▸ Exercise
Look through the data below for the line with "omgevingsfactoren creëren" and the line with "Beschut blijven als het weer onverwacht", then output those two and all lines in between, exactly as written.

Start of Dataset records

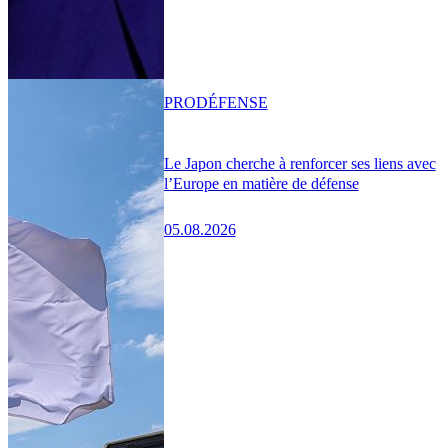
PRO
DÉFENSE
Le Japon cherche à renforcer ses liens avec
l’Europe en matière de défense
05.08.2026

End of Dataset records
Start of Dataset records

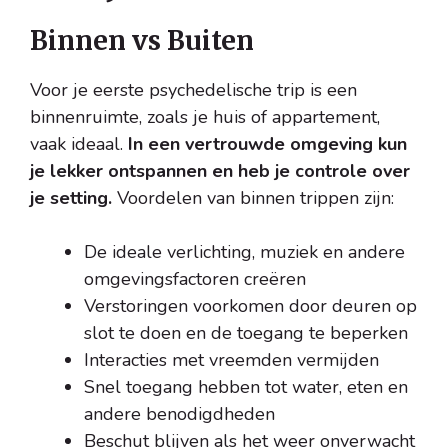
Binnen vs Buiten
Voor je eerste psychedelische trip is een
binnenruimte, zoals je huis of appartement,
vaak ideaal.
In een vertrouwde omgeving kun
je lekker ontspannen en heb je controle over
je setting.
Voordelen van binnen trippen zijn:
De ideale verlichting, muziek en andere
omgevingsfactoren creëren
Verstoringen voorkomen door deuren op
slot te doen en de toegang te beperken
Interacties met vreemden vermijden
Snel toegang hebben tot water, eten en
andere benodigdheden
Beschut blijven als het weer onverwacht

End of Dataset records
Start of Dataset records

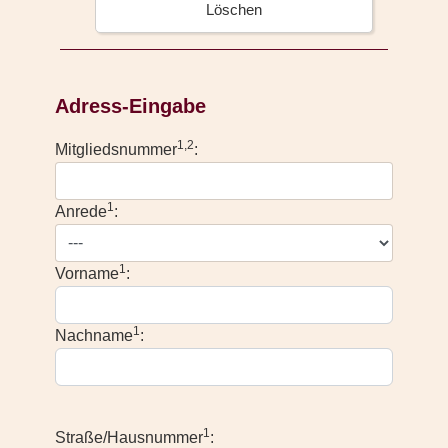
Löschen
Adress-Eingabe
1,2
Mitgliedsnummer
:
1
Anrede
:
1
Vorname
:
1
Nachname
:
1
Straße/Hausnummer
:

End of Dataset records

▸ Reply
omgevingsfactoren creëren
Verstoringen voorkomen door deuren op
slot te doen en de toegang te beperken
Interacties met vreemden vermijden
Snel toegang hebben tot water, eten en
andere benodigdheden
Beschut blijven als het weer onverwacht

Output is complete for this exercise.